In his final book, "Travels With Herodotus", the late Polish journalist Ryszard Kapuscinski ponders a life spent thumbing through "The Histories" while his work took him to Africa, Iran, India and China.
Both books are a reminder, especially to Westerners, that there is a world out there - and it has things to teach us.
Kapuscinski writes only briefly about his time in Iran probably because he devoted an earlier book to that experience. But Iran - Persia - is always in the background as Kapucinski considers Herodotus' chronicle of the war between the Greeks and the Persians and the nature of those two powers.
In Kapuscinski's view the Greeks prevailed because Greek life embodied a semblance of self determination and popular representation, unlike the all powerful monarchy of the Persian Empire (albeit an at times benevolent one under rulers like Cyrus the Great). His argument is essentially that a free people will prevail because they're motivated to fight for what they have:
"On one side from the East, comes an immense powerful steamroller, a blind force subject to the despotic will of a king-master, a king-god. On the other side sprawls the scattered, internally quarrelsome Greek world, rife with disputes and antagonisms, a world of tribes and independent cities without a common government to bind them..."

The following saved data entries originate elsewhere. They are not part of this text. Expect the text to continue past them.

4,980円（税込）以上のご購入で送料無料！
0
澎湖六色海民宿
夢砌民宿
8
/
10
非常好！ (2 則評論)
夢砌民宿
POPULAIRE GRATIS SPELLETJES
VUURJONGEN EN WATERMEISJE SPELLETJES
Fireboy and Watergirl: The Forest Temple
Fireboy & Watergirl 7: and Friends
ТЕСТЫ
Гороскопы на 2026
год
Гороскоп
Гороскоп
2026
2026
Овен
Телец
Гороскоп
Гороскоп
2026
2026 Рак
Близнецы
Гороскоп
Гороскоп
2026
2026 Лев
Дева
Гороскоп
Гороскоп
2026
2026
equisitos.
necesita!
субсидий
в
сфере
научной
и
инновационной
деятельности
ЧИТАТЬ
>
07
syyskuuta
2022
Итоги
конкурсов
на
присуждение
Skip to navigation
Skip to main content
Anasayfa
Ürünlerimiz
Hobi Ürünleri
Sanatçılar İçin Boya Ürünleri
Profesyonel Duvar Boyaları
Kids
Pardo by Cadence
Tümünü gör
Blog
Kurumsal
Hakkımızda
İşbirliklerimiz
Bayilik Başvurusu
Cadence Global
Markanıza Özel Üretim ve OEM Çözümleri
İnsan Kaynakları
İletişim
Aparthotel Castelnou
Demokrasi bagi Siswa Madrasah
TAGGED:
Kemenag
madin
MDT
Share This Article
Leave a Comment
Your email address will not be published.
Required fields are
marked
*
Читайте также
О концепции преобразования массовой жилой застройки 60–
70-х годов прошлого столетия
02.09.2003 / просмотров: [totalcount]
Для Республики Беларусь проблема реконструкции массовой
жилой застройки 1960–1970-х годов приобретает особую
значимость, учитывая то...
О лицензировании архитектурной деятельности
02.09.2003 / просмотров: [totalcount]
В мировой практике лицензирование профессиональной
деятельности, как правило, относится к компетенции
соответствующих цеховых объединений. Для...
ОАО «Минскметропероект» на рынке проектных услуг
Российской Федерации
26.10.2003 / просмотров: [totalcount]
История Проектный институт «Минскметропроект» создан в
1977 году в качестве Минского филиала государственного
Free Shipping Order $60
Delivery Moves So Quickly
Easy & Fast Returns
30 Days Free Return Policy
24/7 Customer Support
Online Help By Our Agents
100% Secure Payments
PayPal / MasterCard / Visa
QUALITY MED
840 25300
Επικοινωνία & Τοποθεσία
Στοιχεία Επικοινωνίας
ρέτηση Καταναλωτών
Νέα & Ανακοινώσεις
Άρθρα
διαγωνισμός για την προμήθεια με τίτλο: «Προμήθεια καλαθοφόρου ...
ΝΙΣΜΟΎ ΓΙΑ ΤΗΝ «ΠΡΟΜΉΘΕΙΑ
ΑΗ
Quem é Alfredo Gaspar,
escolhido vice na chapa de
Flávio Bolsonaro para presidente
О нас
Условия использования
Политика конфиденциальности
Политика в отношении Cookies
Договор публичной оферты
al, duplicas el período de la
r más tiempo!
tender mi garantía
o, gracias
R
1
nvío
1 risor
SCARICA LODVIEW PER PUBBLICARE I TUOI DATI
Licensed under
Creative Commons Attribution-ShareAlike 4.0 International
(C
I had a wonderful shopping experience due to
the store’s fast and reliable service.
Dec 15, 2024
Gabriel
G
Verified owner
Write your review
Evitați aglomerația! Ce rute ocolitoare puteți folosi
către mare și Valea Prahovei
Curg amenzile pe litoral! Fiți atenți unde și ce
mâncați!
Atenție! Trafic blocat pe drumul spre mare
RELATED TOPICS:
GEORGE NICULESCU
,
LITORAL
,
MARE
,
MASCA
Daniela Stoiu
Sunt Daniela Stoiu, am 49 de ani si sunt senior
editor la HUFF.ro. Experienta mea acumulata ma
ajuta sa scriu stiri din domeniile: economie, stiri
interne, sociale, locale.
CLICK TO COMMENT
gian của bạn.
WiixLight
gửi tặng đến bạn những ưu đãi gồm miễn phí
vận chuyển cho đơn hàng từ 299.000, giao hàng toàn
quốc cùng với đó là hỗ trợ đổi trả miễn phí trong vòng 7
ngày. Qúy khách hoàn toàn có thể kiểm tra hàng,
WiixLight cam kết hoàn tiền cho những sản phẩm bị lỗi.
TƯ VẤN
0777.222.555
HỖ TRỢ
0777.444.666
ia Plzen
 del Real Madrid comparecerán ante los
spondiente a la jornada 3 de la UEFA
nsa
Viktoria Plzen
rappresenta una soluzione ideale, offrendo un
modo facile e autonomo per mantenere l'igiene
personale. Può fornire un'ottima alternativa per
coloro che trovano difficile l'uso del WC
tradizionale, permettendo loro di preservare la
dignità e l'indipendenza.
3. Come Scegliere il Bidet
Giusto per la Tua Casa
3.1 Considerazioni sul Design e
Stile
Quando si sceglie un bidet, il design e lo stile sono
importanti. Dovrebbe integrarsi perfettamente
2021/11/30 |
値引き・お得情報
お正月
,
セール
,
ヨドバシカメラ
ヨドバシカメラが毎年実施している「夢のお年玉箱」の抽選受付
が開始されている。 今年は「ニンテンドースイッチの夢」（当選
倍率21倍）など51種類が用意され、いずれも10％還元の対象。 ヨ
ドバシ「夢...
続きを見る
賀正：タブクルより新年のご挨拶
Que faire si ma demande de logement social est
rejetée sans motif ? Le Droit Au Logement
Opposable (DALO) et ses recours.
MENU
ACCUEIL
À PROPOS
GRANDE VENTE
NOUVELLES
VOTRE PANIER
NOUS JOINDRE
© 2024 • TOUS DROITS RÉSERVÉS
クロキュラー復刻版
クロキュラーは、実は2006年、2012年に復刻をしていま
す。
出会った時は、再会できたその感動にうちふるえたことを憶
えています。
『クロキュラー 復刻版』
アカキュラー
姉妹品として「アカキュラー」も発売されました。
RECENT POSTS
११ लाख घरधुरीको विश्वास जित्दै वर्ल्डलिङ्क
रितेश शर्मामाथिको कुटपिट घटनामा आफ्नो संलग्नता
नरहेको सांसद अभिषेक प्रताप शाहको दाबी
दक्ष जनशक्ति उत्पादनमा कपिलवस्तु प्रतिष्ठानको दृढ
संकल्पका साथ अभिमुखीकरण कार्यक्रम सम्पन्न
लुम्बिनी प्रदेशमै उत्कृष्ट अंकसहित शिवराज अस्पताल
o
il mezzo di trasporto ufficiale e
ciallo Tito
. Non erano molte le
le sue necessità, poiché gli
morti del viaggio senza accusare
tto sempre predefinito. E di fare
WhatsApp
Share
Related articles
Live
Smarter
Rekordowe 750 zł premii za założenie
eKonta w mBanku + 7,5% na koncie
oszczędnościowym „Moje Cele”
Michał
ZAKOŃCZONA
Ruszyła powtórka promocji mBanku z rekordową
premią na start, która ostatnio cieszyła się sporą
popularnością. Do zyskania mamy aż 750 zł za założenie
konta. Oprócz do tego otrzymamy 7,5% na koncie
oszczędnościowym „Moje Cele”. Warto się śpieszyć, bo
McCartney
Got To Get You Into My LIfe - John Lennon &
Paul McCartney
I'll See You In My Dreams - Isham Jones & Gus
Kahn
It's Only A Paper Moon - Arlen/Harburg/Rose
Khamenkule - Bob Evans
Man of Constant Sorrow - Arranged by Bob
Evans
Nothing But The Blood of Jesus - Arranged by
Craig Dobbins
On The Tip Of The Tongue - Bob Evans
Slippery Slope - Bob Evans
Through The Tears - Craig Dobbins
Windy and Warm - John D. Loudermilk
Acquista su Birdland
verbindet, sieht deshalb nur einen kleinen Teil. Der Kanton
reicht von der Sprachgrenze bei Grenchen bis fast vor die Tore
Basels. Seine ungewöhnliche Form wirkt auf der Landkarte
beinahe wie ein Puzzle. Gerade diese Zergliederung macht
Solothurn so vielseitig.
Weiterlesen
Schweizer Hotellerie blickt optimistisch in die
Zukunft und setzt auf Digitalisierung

We are reminded by Herodotus and Kapuscinski, as we are time and again when we read everything from Edward Gibbon's "The Decline and Fall of the Roman Empire" to Graham Greene's "The Quiet American" of the lessons of history: That power corrupts not only those who wield it, but those who are subjected to it. Self-preservation and cynicism replaces citizenship. We have nothing to say in defense of anything, we are only against something. Our compassion is flickering, our desire for retribution abiding.
One passage in Kapuscinski chilled me as I read it. He was writing about the Third World. I was thinking about the world I live in:
"At any moment and for whatever reason, these people, to whom no one pays attention, whom no one needs, can form into a crowd, a throng, a mob, which has an opinion about everything, has time for everything, and would like to participate in something, mean something.
All dictatorships take advantage of this idle magma. They don't even need to maintain an expensive army of full-time policemen. It suffices to reach out to these people searching for some significance in life. Give them the sense that they can be of use, that someone is counting on them for something, that they have been noticed, that they have a purpose."